How do you both acknowledge the massive loss of the past year, while also making space for joy and celebration?


Post-COVID, people’s friendships are going to look a lot different. When we’re not in the same storm, if someone chooses to do something you find questionable or might not do, it’s easily to chalk it up to “well, I’m sure they had a good reason.”

Being in the same storm means people are faced with a lot of the same decisions and similar context, and it becomes easy to judge people. Did you engage in unnecessary travel? Did you quarantine and follow local health orders? Did you say you had been careful before we hung out in person, but actually you forgot to mention other risky activities? Did you wait your turn to get a vaccine?

I’m not sure many of the friendships where people landed on vastly different sides of those issues will survive.

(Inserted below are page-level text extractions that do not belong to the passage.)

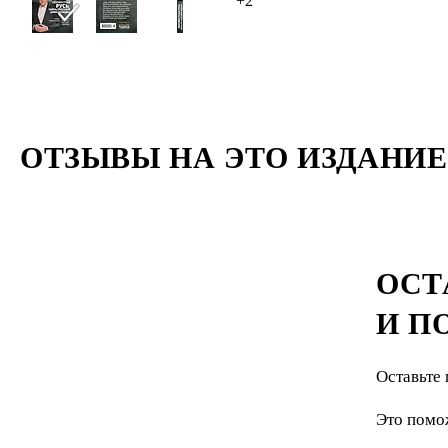
+2
ОТЗЫВЫ НА ЭТО ИЗДАНИЕ
ОСТ
И П
Оставьте 
Это помо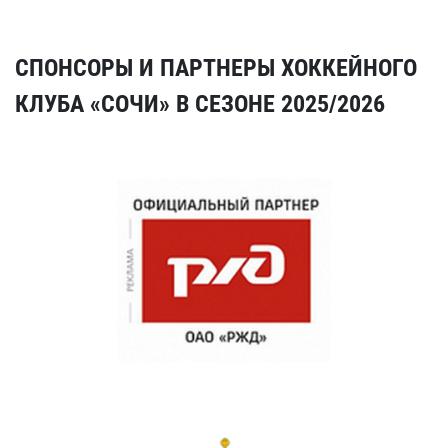
СПОНСОРЫ И ПАРТНЕРЫ ХОККЕЙНОГО
КЛУБА «СОЧИ» В СЕЗОНЕ 2025/2026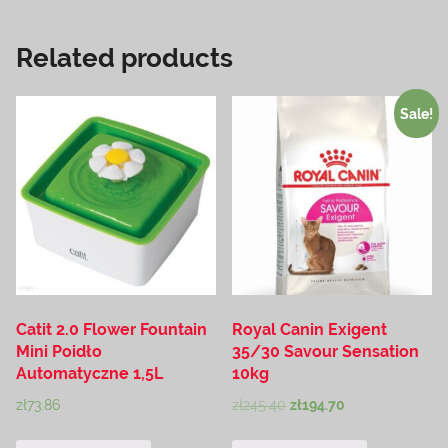
Related products
Sale!
Catit 2.0 Flower Fountain
Royal Canin Exigent
Mini Poidło
35/30 Savour Sensation
Automatyczne 1,5L
10kg
zł
73.86
zł
245.40
zł
194.70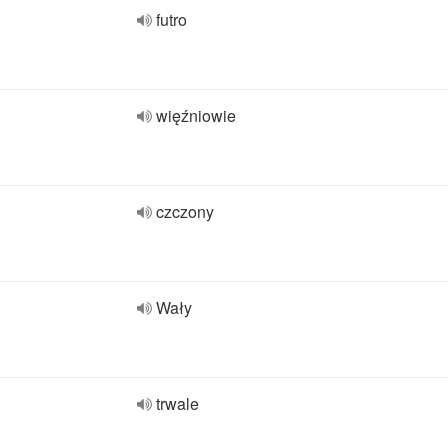
futro
więźniowie
czczony
Wały
trwale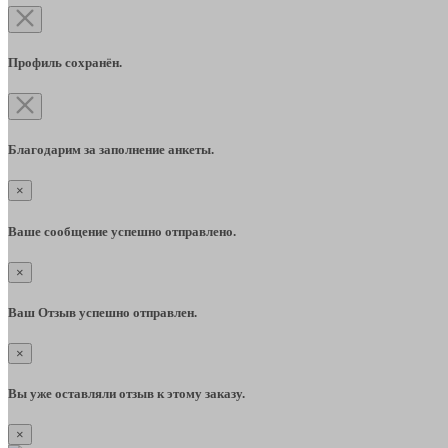
Профиль сохранён.
Благодарим за заполнение анкеты.
×
Ваше сообщение успешно отправлено.
×
Ваш Отзыв успешно отправлен.
×
Вы уже оставляли отзыв к этому заказу.
×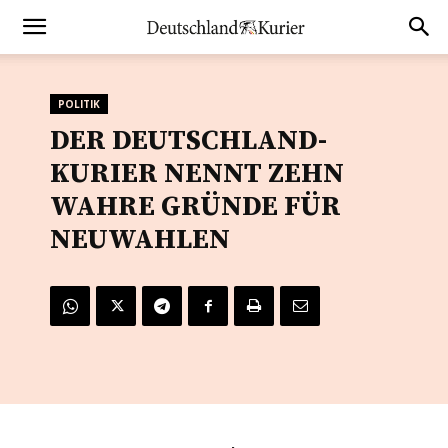
POLITIK
DER DEUTSCHLAND-
KURIER NENNT ZEHN
WAHRE GRÜNDE FÜR
NEUWAHLEN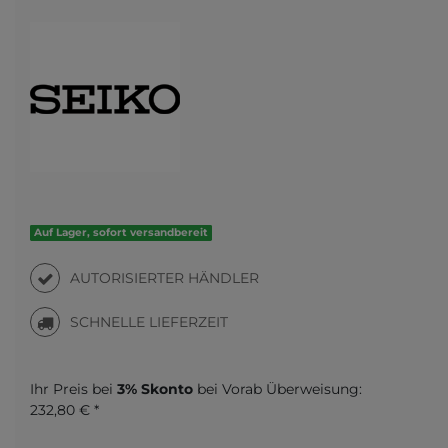
Auf Lager, sofort versandbereit
AUTORISIERTER HÄNDLER
SCHNELLE LIEFERZEIT
Ihr Preis bei
3% Skonto
bei Vorab Überweisung:
232,80 € *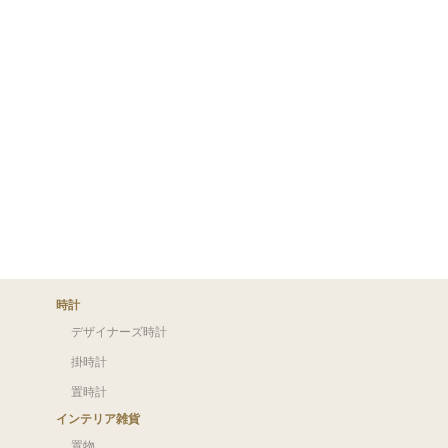
時計
デザイナーズ時計
掛時計
置時計
インテリア雑貨
置物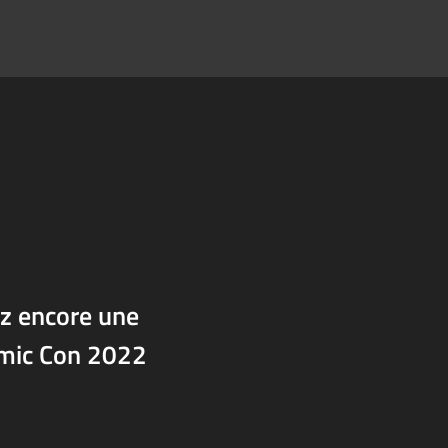
z encore une
omic Con 2022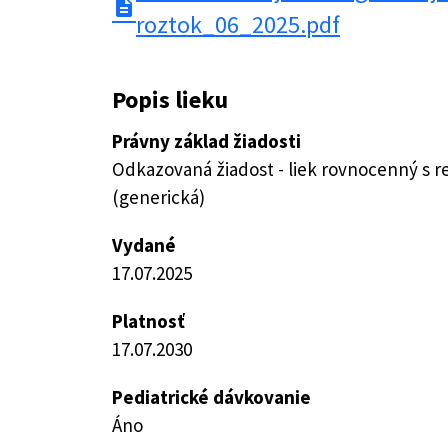
description
roztok_06_2025.pdf
Popis lieku
Právny základ žiadosti
Odkazovaná žiadost - liek rovnocenný s 
(generická)
Vydané
17.07.2025
Platnosť
17.07.2030
Pediatrické dávkovanie
Áno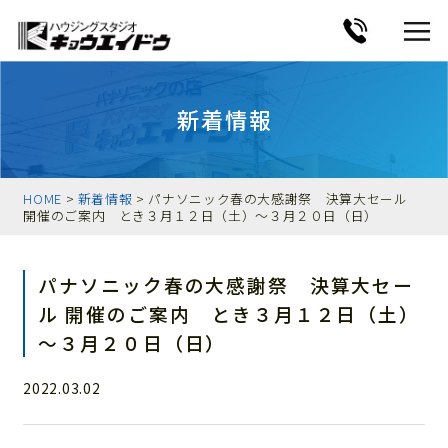
新着情報
HOME
>
新着情報
> パナソニック春の大感謝祭 決算大セール
開催のご案内 とき３月１２日（土）～３月２０日（日）
パナソニック春の大感謝祭 決算大セー
ル 開催のご案内 とき３月１２日（土）
～３月２０日（日）
2022.03.02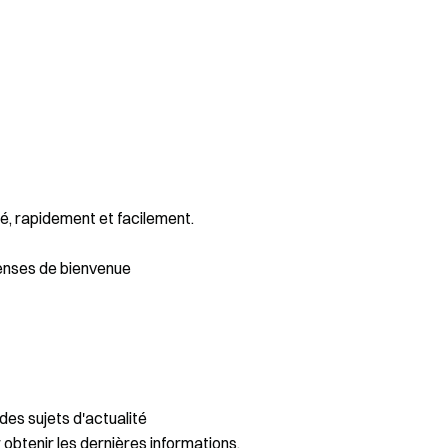
é, rapidement et facilement.
enses de bienvenue
des sujets d'actualité
 obtenir les dernières informations.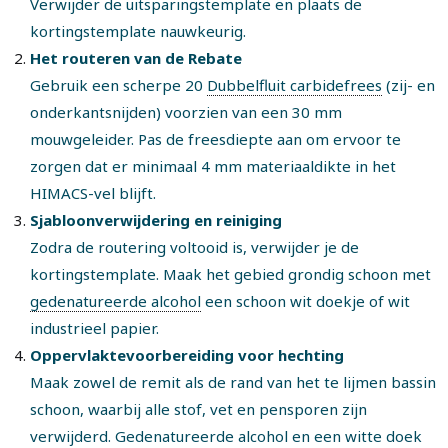
Verwijder de uitsparingstemplate en plaats de
kortingstemplate nauwkeurig.
Het routeren van de Rebate
Gebruik een scherpe 20
Dubbelfluit carbidefrees
(zij- en
onderkantsnijden) voorzien van een 30 mm
mouwgeleider. Pas de freesdiepte aan om ervoor te
zorgen dat er minimaal 4 mm materiaaldikte in het
HIMACS-vel blijft.
Sjabloonverwijdering en reiniging
Zodra de routering voltooid is, verwijder je de
kortingstemplate. Maak het gebied grondig schoon met
gedenatureerde alcohol
een schoon wit doekje of wit
industrieel papier.
Oppervlaktevoorbereiding voor hechting
Maak zowel de remit als de rand van het te lijmen bassin
schoon, waarbij alle stof, vet en pensporen zijn
verwijderd. Gedenatureerde alcohol en een witte doek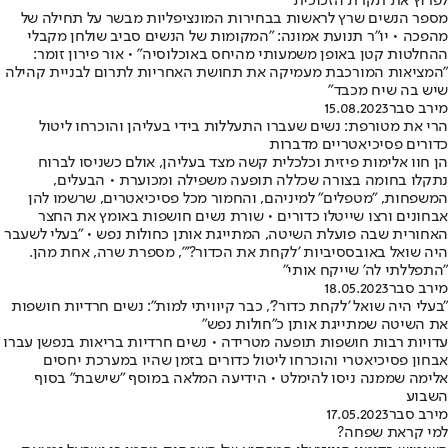
לפרוץ את תקרת הזכוכית
מספר הנשים שרץ לראשות בבחירות המונציפליות מבשר על תחילה של
מהפכה • יו"ר תנועת אמונה: "המקומות של הנשים סביב שולחן מקבלי
ההחלטות קטן באופן משמעותי מהיחס באוכלוסיה" • אור פירון זומר:
"המציאות המורכבת מעמיקה את תחושת האחריות לתרום לבניית קהילה
שיש בה שיח מכבד"
מירב סבר
15.08.2023
הרי את מטורפת: נשים שעברו התעללות בידי בעליהן והוכרחו ליטול
כדורים פסיכיאטריים מדברות
הן חוו אלימות פיזית וכלכלית קשה מצד בעליהן, אולם כשניסו לברוח
נתקלו בחומה בצורה שכללה תופעה משפילה ומכוערת • הבעלים,
המשפחות, "מטפלים" למיניהם, והחמור מכל פסיכיאטרים, שרשמו להן
אבחונים ורצו שייטלו כדורים • שורת נשים חושפות באומץ את החצר
האחורית שבה פועלת השיטה, המתייגת אותן כחולות נפש • "בעלי לשעבר
היה שואל באובססיביות 'לקחת את הכדור?'", מספרת שרה, אחת מהן.
"התפללתי לה' שייקח אותי"
מירב סבר
18.05.2023
"בעלי היה שואל 'לקחת כדור?', כבר קיוויתי למות": נשים חרדיות חושפות
את השיטה שמתייגת אותן כ"חולות נפש"
עדויות רבות חושפות תופעה מטרידה • נשים חרדיות בריאות בנפשן עברו
אבחון פסיכיאטרי והוכרחו ליטול כדורים בזמן שהיו במערכת יחסים
אלימה שממנה ניסו להימלט • הידיעה המלאה במוסף "שישבת" בסוף
השבוע
מירב סבר
17.05.2023
למי קראת שפחה?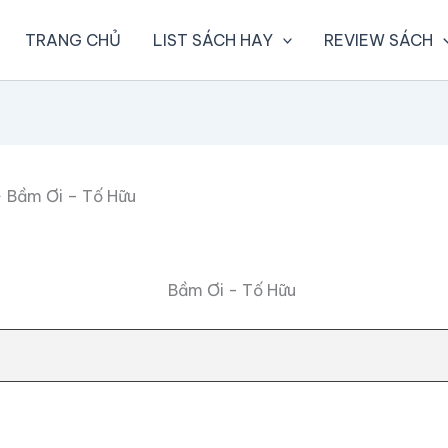
TRANG CHỦ
LIST SÁCH HAY
REVIEW SÁCH
Bầm Ơi – Tố Hữu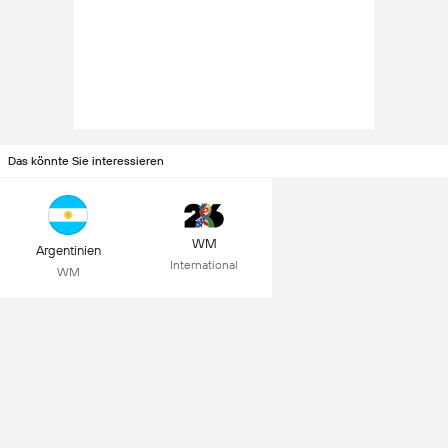
Das könnte Sie interessieren
WM
Argentinien
International
WM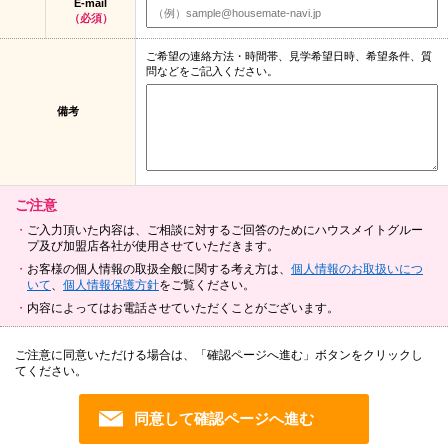
E-mail
（必須）
ご希望の連絡方法・時間帯、見学希望日時、希望条件、質
問などをご記入ください。
備考
ご注意
ご入力頂いた内容は、ご相談に対するご回答のためにハウスメイトグルー
プ及び加盟店各社が使用させていただきます。
お客様の個人情報の取扱全般に関する考え方は、
個人情報のお取扱いにつ
いて
、
個人情報保護方針
をご覧ください。
内容によってはお電話させていただくことがございます。
ご注意に同意いただける場合は、「確認ページへ進む」ボタンをクリックし
てください。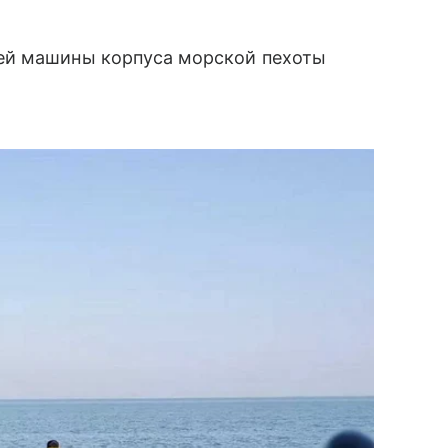
ей машины корпуса морской пехоты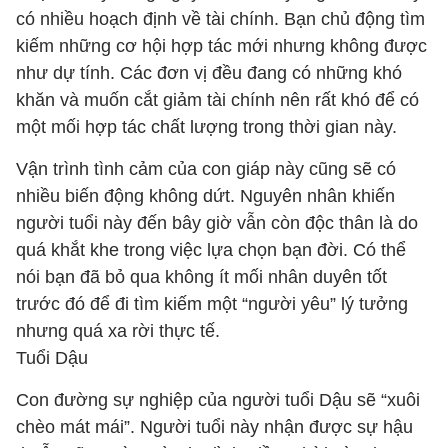
có nhiều hoạch định về tài chính. Bạn chủ động tìm
kiếm những cơ hội hợp tác mới nhưng không được
như dự tính. Các đơn vị đều đang có những khó
khăn và muốn cắt giảm tài chính nên rất khó để có
một mối hợp tác chất lượng trong thời gian này.
Vận trình tình cảm của con giáp này cũng sẽ có
nhiều biến động không dứt. Nguyên nhân khiến
người tuổi này đến bây giờ vẫn còn độc thân là do
quá khắt khe trong việc lựa chọn bạn đời. Có thể
nói bạn đã bỏ qua không ít mối nhân duyên tốt
trước đó để đi tìm kiếm một “người yêu” lý tưởng
nhưng quá xa rời thực tế.
Tuổi Dậu
Con đường sự nghiệp của người tuổi Dậu sẽ “xuôi
chèo mát mái”. Người tuổi này nhận được sự hậu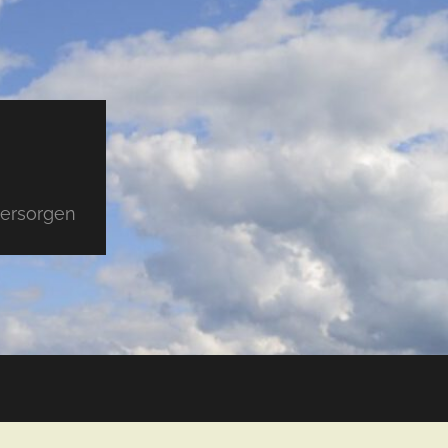
versorgen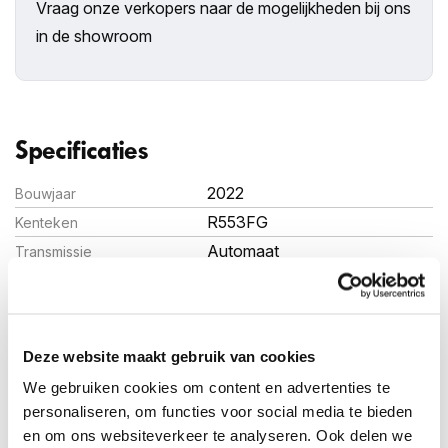
Vraag onze verkopers naar de mogelijkheden bij ons
in de showroom
Specificaties
2022
Bouwjaar
R553FG
Kenteken
Automaat
Transmissie
73.381 km
Kilometerstand
145 pk (107 kW)
Vermogen (PK)
Elektrisch
Brandstof
Deze website maakt gebruik van cookies
Hatchback
Carosserie
We gebruiken cookies om content en advertenties te
1.712kg
Gewicht
personaliseren, om functies voor social media te bieden
en om ons websiteverkeer te analyseren. Ook delen we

Recently, someone told me that another way to think of judgment (which feels negative, like ugh you’re so judgmental) is discernment. Maybe the pandemic created the conditions to see, are these people I thought were my friends…are we really values-aligned? And is that important to me in a friendship?

To me, it’s not important to me that we keep in touch regularly as friends. I have friends I haven’t spoken to in years, but when we re-connect, we pick up right where we left off. I won’t hold that against them (we’ll see if they hold it against me). But if you’ve behaved recklessly or selfishly or put people’s lives in danger, or acted out of integrity, that’s harder for me to get past.

How do you both cut people some slack as so many people are low-functioning right now, and also see that people’s true colors come out in times of crisis?

I don’t know that I have any wise words to end with. These are situations and changes I’ve observed over the past year, and ones that I am still grappling with as well. This post on Comparative Suffering has some suggestions around therapy, gratitude, and social support that are good.

As for myself, I’ve been trying to help out those who may need extra help in this storm, while not diminishing my own challenges and hardships. To let myself feel joy or sadness, without getting caught up in comparison or “should” I feel these feelings. To not do harm to others or put others’ health at risk. And to be ok with letting go of some relationships that I don’t feel are values-aligned.